No one knows for sure except Don McLean, and he ain’t tellin.

NO, it was about a plane crash that killed The Big Bopper, Ritchie Valens, and Buddy Holly. That plane crash made that day, the third of February in 1959 the “day that music died”.

No, it was about a plane crash that killed The Big Bopper, Ritchie Valens, and Buddy Holly. That plane crash made that day, the third of February in 1959 the “day that music died”.

tosses rocks at Alan

Bah. I woulda got it first any other day!

:wink:

Sorry about the double post.

More info about this subject can be found here

Expect a move to Cafe Society or General Questions, and welcome to the board.

This site (and this one) posits it’s Holly, Valens, and Big Bopper.

This one (and similarly this) is a mishmash of maybe the above three, maybe your three, maybe the Crickets, and maybe a literal nod to spirituality. What a mess.

In other words, there’s probably not a definitive answer (even from Don himself). My money’s on Holly, Valens, and Big Bopper, since they are the underlying inspiration for the entire song. But the JFK, MLK, RLK guess is pretty reasonable too.

On preview, I took too long to answer, and Alan gave us Uncle Cecil’s take on it.

From The AFU and Urban Legends Archive:

I don’t see how there can be much doubt about the main theme of the song. “The Day The Music Died” has got to be February 3rd, 1959 when the crash killed Holly, Valens and Jape Richardson (aka Big Bopper).

Whether other lines of the tune refer to Dylan, JFK, Elvis etc. is known only to McLean, and he ain’t sayin’.

By the way, it’s the Genus Edition, not the “Genius Edition”, genius. :wink:

Some years ago Don McLean was interviewed (I think on a British talk show). He was asked staight up what American Pie meant. He replied that it meant that he never had to work again if he didn’t want to. :cool:

Just to be contrary, I once deconstructed American Pie as if it completely discussed politics rather than music.

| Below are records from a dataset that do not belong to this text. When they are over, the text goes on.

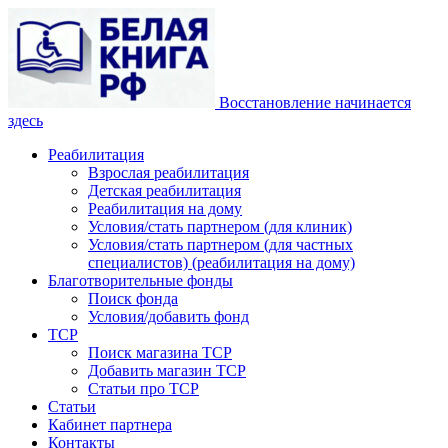
Восстановление начинается
здесь
Реабилитация
Взрослая реабилитация
Детская реабилитация
Реабилитация на дому
Условия/стать партнером (для клиник)
Условия/стать партнером (для частных
специалистов) (реабилитация на дому)
Благотворительные фонды
Поиск фонда
Условия/добавить фонд
ТСР
Поиск магазина ТСР
Добавить магазин ТСР
Статьи про ТСР
Статьи
Кабинет партнера
Контакты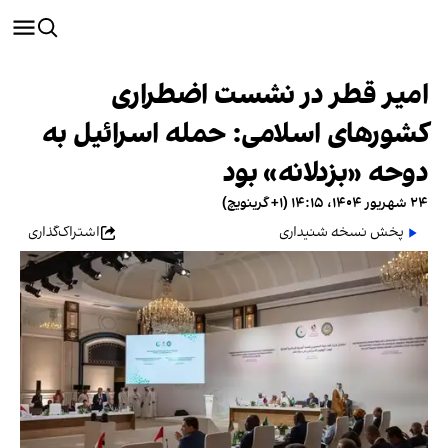
امیر قطر در نشست اضطراری
کشورهای اسلامی: حمله اسرائیل به
دوحه «بزدلانه» بود
۲۴ شهریور ۱۴۰۴، ۱۴:۱۵ (‎+۱ گرینویچ)
پخش نسخه شنیداری
اشتراک‌گذاری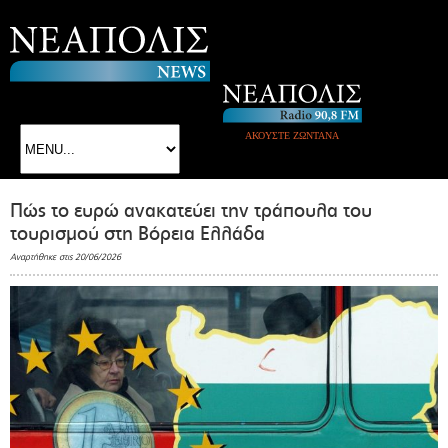
ΑΚΟΥΣΤΕ ΖΩΝΤΑΝΑ
Πώς το ευρώ ανακατεύει την τράπουλα του
τουρισμού στη Βόρεια Ελλάδα
Αναρτήθηκε στις 20/06/2026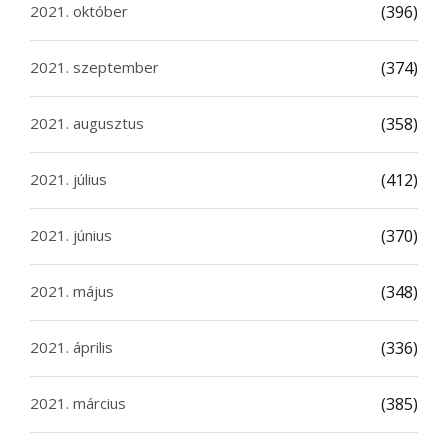
2021. október
(396)
2021. szeptember
(374)
2021. augusztus
(358)
2021. július
(412)
2021. június
(370)
2021. május
(348)
2021. április
(336)
2021. március
(385)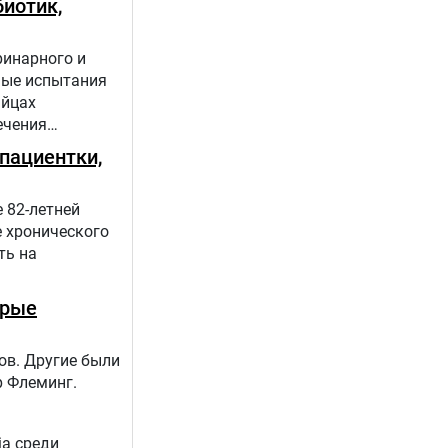
иотик,
ринарного и
ные испытания
яйцах
ечения
пациентки,
 82-летней
е хронического
ть на
орые
ов. Другие были
р Флеминг.
ia среди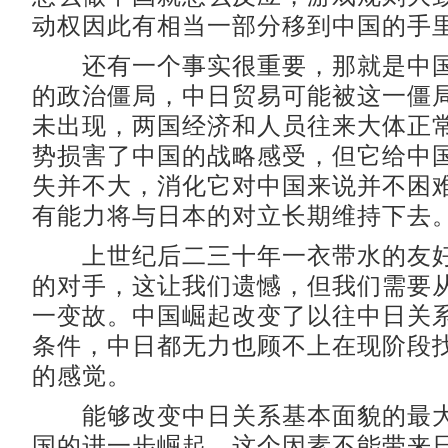
动权因此有相当一部分移到中国的手
还有一个事实很重要，那就是中国
的政治僵局，中日贸易可能被这一僵
未出现，两国经济和人员往来大体正
势损害了中国的战略感受，但它给中
失并不大，消化它对中国来说并不困
有能力将与日本的对立长期维持下去
上世纪后二三十年一衣带水的友好
的对手，这让我们遗憾，但我们需要
一变故。中国崛起改变了以往中日关
条件，中日都无力也顾不上在现阶段
的感觉。
能够改变中日关系基本面貌的最大
国的进一步崛起。这个因素不能带来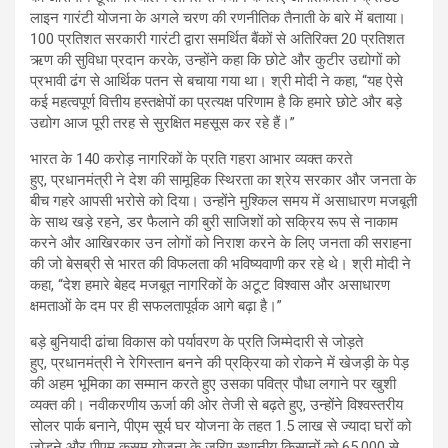
लाइन गारंटी योजना के अगले चरण की रणनीतिक तैनाती के बारे में बताया।
100 प्रतिशत सरकारी गारंटी द्वारा समर्थित बैंकों से अतिरिक्त 20 प्रतिशत
ऋण की सुविधा प्रदान करके, उन्होंने कहा कि छोटे और कुटीर उद्योगों को
प्रभावी ढंग से आर्थिक पतन से बचाया गया था। श्री मोदी ने कहा, “यह ऐसे
कई महत्वपूर्ण वित्तीय हस्तक्षेपों का प्रत्यक्ष परिणाम है कि हमारे छोटे और बड़े
उद्योग आज पूरी तरह से सुरक्षित महसूस कर रहे हैं।”
भारत के 140 करोड़ नागरिकों के प्रति गहरा आभार व्यक्त करते
हुए, प्रधानमंत्री ने देश की सामूहिक स्थिरता का श्रेय सरकार और जनता के
बीच गहरे आपसी भरोसे को दिया। उन्होंने मुश्किल समय में असाधारण मजबूती
के साथ खड़े रहने, डर फैलाने की बुरी साजिशों को सक्रिय रूप से नाकाम
करने और आखिरकार उन लोगों को निराश करने के लिए जनता की सराहना
की जो बेसब्री से भारत की विफलता की भविष्यवाणी कर रहे थे। श्री मोदी ने
कहा, “देश हमारे बेहद मजबूत नागरिकों के अटूट विश्वास और असाधारण
क्षमताओं के दम पर ही सफलतापूर्वक आगे बढ़ा है।”
बड़े बुनियादी ढांचा विकास को पर्यावरण के प्रति जिम्मेदारी से जोड़ते
हुए, प्रधानमंत्री ने रेगिस्तान बनने की प्रक्रिया को रोकने में खेजड़ी के पेड़
की अहम भूमिका का सम्मान करते हुए उसका पवित्र पौधा लगाने पर खुशी
व्यक्त की। नवीकरणीय ऊर्जा की ओर तेजी से बढ़ते हुए, उन्होंने विश्वस्तरीय
सोलर पार्क बनाने, पीएम सूर्य घर योजना के तहत 1.5 लाख से ज्यादा घरों को
जोड़ने और पीएम कुसुम योजना के जरिए स्थानीय किसानों को 65,000 से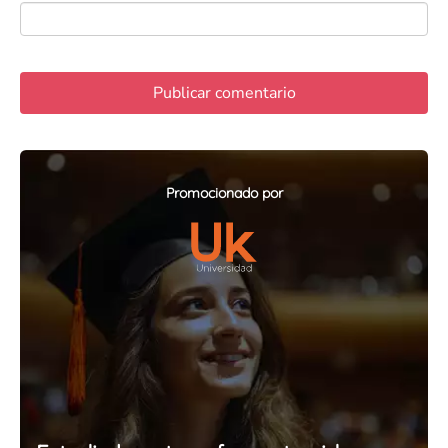
Promocionado por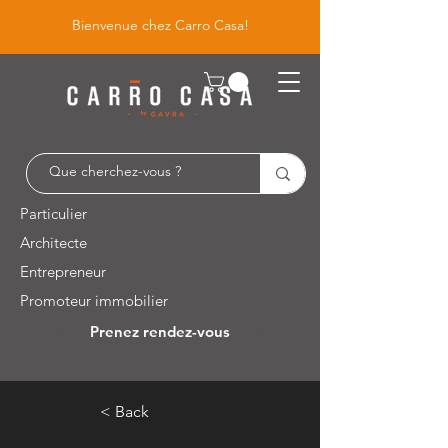
Bienvenue chez Carro Casa!
Particulier
Architecte
Entrepreneur
Promoteur immobilier
Prenez rendez-vous
Leuvensesteenweg 526 / 1930 Zaventem
< Back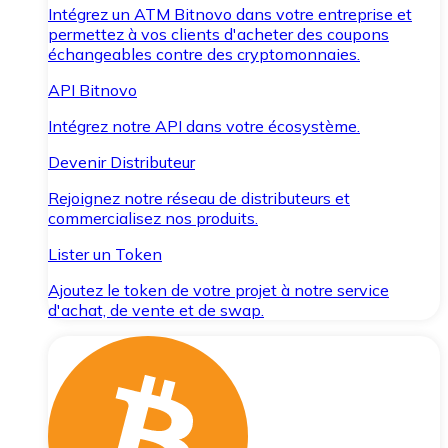
Intégrez un ATM Bitnovo dans votre entreprise et
permettez à vos clients d'acheter des coupons
échangeables contre des cryptomonnaies.
API Bitnovo
Intégrez notre API dans votre écosystème.
Devenir Distributeur
Rejoignez notre réseau de distributeurs et
commercialisez nos produits.
Lister un Token
Ajoutez le token de votre projet à notre service
d'achat, de vente et de swap.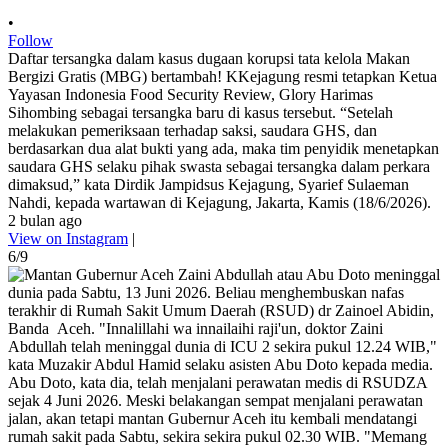
•
Follow
Daftar tersangka dalam kasus dugaan korupsi tata kelola Makan
Bergizi Gratis (MBG) bertambah! KKejagung resmi tetapkan Ketua
Yayasan Indonesia Food Security Review, Glory Harimas
Sihombing sebagai tersangka baru di kasus tersebut. “Setelah
melakukan pemeriksaan terhadap saksi, saudara GHS, dan
berdasarkan dua alat bukti yang ada, maka tim penyidik menetapkan
saudara GHS selaku pihak swasta sebagai tersangka dalam perkara
dimaksud,” kata Dirdik Jampidsus Kejagung, Syarief Sulaeman
Nahdi, kepada wartawan di Kejagung, Jakarta, Kamis (18/6/2026).
2 bulan ago
View on Instagram
|
6/9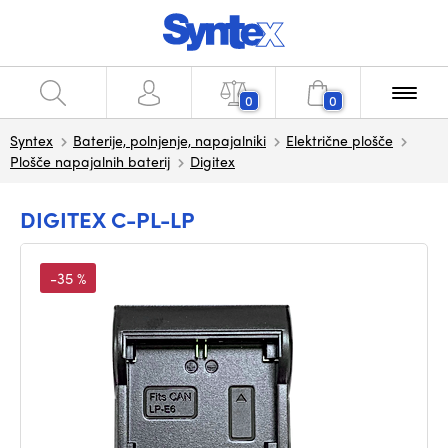
0
0
Syntex
Baterije, polnjenje, napajalniki
Električne plošče
Plošče napajalnih baterij
Digitex
DIGITEX C-PL-LP
-35 %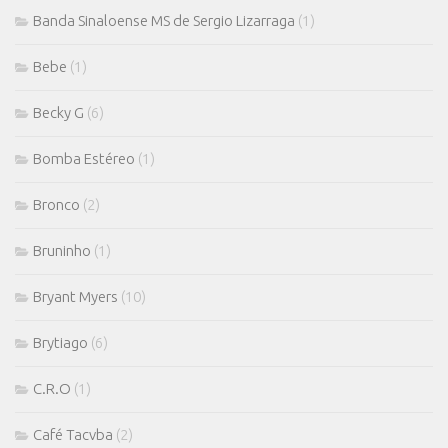
Banda Sinaloense MS de Sergio Lizarraga
(1)
Bebe
(1)
Becky G
(6)
Bomba Estéreo
(1)
Bronco
(2)
Bruninho
(1)
Bryant Myers
(10)
Brytiago
(6)
C.R.O
(1)
Café Tacvba
(2)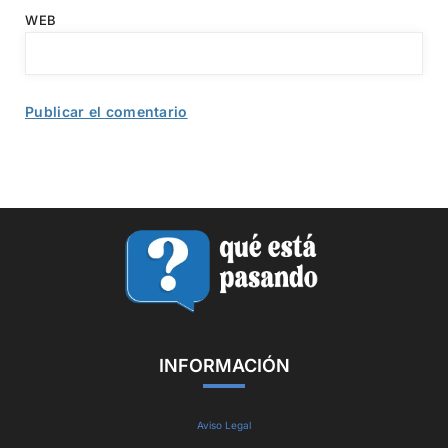
WEB
INFORMACIÓN
Aviso Legal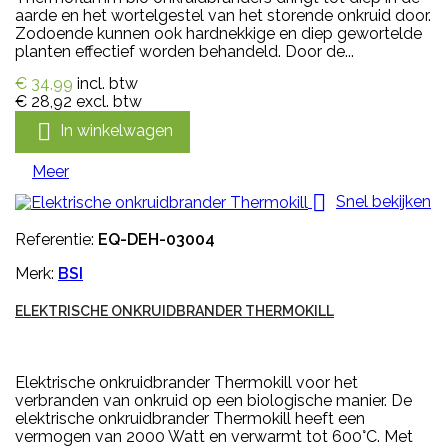
aarde en het wortelgestel van het storende onkruid door.
Zodoende kunnen ook hardnekkige en diep gewortelde
planten effectief worden behandeld. Door de...
€ 34,99
incl. btw
€ 28,92
excl. btw

In winkelwagen
Meer

Snel bekijken
Referentie:
EQ-DEH-03004
Merk:
BSI
ELEKTRISCHE ONKRUIDBRANDER THERMOKILL
Elektrische onkruidbrander Thermokill voor het
verbranden van onkruid op een biologische manier. De
elektrische onkruidbrander Thermokill heeft een
vermogen van 2000 Watt en verwarmt tot 600°C. Met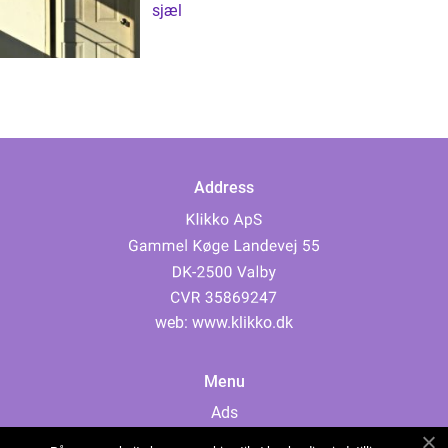
sjæl
Address
web:
www.klikko.dk
Menu
Ads
About Us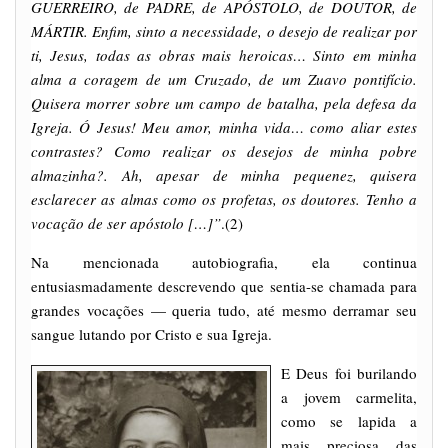
GUERREIRO, de PADRE, de APÓSTOLO, de DOUTOR, de
MÁRTIR. Enfim, sinto a necessidade, o desejo de realizar por
ti, Jesus, todas as obras mais heroicas… Sinto em minha
alma a coragem de um Cruzado, de um Zuavo pontifício.
Quisera morrer sobre um campo de batalha, pela defesa da
Igreja. Ó Jesus! Meu amor, minha vida… como aliar estes
contrastes? Como realizar os desejos de minha pobre
almazinha?. Ah, apesar de minha pequenez, quisera
esclarecer as almas como os profetas, os doutores. Tenho a
vocação de ser apóstolo […]”
.(2)
Na mencionada autobiografia, ela continua
entusiasmadamente descrevendo que sentia-se chamada para
grandes vocações — queria tudo, até mesmo derramar seu
sangue lutando por Cristo e sua Igreja.
E Deus foi burilando
a jovem carmelita,
como se lapida a
mais preciosa das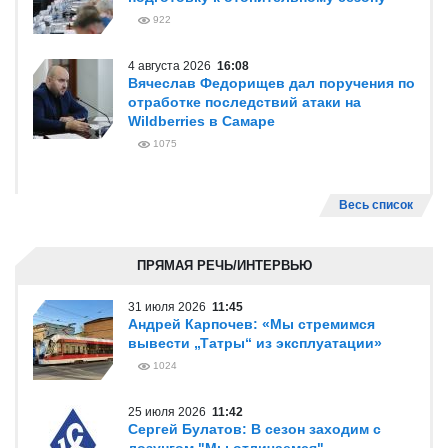
922
4 августа 2026
16:08
Вячеслав Федорищев дал поручения по
отработке последствий атаки на
Wildberries в Самаре
1075
Весь список
ПРЯМАЯ РЕЧЬ/ИНТЕРВЬЮ
31 июля 2026
11:45
Андрей Карпочев: «Мы стремимся
вывести „Татры“ из эксплуатации»
1024
25 июля 2026
11:42
Сергей Булатов: В сезон заходим с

In my interpretation, the Father, Son and Holy Ghost fit in nicely with JFK, RFK and MLK. Just for gravy, the last train for the Coast was the funeral train that brought RFK back from California, and the Chevy on the levee was, of course, Ted Kennedy at Chappaquidick (I know, he was driving an Oldsmobile, but try to scan that in a lyric)

However, I should point out that I am not Don McLean and I did the whole thing basically to show that someone could.

Bye bye Miss American Pie
Drove my Olds off the roads
Told the lady ‘Goodbye’…

Thank you! takes a bow

I still want to know why the singer is disappointed when he finds the levee to be dry. Aren’t they supposed to be that way? (even taking into account the whole Mississippi Burning malarky).

Will you be here all week?

Depends on the location. I spend some of my teenaged years a few houses from the Mississippi levee near New Orleans. That portion of the levee was always bone dry but I could walk a ways upriver to a spot where once could usually fish from the levee.

From what I understand, DM is pretty serious about his religion, and not ready to compare any mere mortals to God. The most likely explaination, therefore, is that he is literally referencing the Holy Trinity.

That is what I had thought…that it was a comment regarding a crisis of faith, that the Holy Trio let the plane crash, act of God and all that, and McLean is lamenting the moral/philosophical implication of such an act.

And therefore it should be “the Father, Son and Holy Ghost”.